# What is an indirect proof?

In economics, especially in theoretical economics, it is often necessary to formally prove your statements. Meaning to show your statements are correct in a logical way. One possible way of showing that your statements are correct is by providing an indirect proof. The following couple of lines try to explain the concept of indirect proof in a simple way.

Let’s say you want to indirectly prove $A \Rightarrow B$, i.e. $B$ follows $A$. In order to do so, the first step is to assume that $B$ is false. The second step is to show that you end up in a logical contradiction because of your assumption that $B$ is false.

The way you formally express this is by adding $\bar{B}$  to your initial condition $A$ and to show that $A \wedge \bar{B}$ leads to a contradiction. In order to show that $A \wedge \bar{B}$ leads to a contradiction you have to show one of the following three statements:

1. $A \wedge \bar{B} \Rightarrow \bar{A}$
2. $A \wedge \bar{B} \Rightarrow B$
3. $A \wedge \bar{B} \Rightarrow F$

(Where $F$ is an obvious false statement)

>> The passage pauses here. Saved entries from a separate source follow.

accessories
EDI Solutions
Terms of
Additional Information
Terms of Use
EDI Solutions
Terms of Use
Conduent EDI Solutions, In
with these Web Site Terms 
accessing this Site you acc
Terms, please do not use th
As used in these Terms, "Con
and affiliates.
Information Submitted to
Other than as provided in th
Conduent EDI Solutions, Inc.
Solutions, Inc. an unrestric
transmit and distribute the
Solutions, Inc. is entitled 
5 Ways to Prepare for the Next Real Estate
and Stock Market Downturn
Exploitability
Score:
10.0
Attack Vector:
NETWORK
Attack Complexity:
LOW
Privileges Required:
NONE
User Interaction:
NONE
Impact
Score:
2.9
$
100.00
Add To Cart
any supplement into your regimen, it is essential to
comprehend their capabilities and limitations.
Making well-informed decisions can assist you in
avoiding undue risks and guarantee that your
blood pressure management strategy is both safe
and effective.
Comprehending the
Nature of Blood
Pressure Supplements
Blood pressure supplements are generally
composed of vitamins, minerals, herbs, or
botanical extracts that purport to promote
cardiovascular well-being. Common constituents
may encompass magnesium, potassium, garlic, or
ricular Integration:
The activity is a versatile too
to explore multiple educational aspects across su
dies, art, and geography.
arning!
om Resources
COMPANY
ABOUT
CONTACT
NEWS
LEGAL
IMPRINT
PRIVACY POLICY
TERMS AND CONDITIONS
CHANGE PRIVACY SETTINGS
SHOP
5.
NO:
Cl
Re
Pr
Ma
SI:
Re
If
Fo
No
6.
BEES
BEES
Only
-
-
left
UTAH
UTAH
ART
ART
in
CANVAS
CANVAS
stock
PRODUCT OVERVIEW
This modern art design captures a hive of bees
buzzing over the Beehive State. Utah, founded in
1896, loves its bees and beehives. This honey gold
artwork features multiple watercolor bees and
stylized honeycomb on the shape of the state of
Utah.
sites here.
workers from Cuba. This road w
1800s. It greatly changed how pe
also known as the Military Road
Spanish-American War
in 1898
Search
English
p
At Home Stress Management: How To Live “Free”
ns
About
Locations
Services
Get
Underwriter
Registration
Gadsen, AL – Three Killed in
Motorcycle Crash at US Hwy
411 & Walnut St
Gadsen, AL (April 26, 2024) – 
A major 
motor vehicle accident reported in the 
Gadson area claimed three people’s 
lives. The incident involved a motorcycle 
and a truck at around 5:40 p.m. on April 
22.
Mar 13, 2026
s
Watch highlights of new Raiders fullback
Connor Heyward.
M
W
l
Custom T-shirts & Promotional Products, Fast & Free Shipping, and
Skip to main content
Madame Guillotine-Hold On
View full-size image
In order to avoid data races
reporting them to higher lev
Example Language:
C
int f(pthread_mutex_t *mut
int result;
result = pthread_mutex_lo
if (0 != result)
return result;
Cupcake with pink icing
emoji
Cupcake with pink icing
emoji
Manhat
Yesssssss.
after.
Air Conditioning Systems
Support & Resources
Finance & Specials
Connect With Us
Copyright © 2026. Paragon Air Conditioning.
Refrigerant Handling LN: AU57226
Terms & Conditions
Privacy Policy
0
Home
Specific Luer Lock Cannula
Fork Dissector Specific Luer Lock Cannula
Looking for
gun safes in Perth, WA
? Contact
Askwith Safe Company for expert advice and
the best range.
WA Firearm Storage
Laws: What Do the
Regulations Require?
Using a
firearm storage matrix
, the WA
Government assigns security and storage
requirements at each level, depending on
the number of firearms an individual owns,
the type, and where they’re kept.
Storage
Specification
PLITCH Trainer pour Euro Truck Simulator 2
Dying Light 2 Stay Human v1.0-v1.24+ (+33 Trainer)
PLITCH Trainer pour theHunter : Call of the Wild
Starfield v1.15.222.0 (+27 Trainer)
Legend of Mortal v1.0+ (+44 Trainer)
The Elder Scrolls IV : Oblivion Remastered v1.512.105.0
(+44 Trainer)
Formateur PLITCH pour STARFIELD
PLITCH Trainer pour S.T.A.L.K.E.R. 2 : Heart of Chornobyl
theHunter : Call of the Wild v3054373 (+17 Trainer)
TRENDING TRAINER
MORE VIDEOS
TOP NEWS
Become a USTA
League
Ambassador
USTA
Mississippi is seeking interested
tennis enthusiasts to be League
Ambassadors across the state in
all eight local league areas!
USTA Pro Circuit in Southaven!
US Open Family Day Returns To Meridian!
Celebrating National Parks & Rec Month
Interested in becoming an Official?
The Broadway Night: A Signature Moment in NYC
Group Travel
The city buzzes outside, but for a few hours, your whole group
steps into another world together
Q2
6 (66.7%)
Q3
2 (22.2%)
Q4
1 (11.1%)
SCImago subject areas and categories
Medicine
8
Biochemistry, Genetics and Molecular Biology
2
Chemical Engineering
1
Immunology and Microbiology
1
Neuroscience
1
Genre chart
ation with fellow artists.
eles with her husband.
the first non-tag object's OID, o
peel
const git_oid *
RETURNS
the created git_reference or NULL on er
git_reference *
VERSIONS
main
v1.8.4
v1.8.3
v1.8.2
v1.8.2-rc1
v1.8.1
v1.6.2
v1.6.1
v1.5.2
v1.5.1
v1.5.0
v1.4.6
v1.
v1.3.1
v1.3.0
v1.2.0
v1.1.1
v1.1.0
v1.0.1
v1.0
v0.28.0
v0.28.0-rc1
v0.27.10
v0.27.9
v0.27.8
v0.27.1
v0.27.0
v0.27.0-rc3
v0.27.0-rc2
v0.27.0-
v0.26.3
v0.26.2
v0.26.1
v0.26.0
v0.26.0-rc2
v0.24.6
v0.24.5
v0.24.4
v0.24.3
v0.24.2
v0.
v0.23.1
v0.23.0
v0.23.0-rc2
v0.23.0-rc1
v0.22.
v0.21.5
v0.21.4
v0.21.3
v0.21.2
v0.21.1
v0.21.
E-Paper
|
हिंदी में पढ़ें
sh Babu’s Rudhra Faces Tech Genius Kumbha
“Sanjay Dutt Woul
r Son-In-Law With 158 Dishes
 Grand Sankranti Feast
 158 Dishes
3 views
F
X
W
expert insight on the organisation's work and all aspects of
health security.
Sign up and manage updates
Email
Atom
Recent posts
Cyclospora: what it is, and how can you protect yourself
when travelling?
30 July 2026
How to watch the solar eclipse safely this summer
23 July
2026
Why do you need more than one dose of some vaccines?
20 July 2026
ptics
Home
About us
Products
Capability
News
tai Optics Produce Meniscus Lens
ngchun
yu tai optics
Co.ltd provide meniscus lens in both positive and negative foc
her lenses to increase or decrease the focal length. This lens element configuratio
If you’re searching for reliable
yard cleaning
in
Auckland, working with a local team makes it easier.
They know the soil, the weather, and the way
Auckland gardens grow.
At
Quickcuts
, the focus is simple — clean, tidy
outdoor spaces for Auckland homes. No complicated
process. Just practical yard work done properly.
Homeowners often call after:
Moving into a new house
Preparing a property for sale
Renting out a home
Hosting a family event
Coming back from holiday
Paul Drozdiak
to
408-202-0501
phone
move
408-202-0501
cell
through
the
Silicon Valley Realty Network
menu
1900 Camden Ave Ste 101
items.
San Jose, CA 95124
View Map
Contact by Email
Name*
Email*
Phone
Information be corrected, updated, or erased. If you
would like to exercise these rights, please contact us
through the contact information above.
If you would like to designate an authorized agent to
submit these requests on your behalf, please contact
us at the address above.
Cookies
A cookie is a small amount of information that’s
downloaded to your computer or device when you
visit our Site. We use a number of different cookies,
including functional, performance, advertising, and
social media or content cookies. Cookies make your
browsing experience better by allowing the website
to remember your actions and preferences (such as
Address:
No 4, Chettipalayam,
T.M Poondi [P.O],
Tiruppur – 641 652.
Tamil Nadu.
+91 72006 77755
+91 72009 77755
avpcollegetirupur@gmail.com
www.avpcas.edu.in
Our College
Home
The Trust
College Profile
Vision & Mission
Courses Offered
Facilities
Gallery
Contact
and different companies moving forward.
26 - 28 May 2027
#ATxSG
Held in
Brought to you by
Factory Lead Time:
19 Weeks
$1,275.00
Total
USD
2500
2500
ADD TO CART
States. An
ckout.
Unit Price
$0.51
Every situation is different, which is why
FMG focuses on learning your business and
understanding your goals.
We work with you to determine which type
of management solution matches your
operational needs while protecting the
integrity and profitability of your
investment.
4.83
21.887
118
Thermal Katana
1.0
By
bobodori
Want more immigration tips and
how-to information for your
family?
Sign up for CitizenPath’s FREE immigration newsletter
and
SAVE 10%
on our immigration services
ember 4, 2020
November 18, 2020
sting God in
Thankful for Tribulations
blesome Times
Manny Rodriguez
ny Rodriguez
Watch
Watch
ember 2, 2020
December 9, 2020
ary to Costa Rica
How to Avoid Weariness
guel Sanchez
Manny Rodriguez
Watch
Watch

If you are able to show one of the above you can conclude that $A \wedge \bar{B}$ is false. This means that if $A$ is correct $\bar{B}$ has to be wrong. Knowing that $\bar{B}$ is false, lets us conclude that $B$ is true. Consequently we know that $A \Rightarrow B$, i.e. we have indirectly proven that the statement $A \Rightarrow B$ is true. Even though this seems confusing at the beginning it is based on pure logic and often used.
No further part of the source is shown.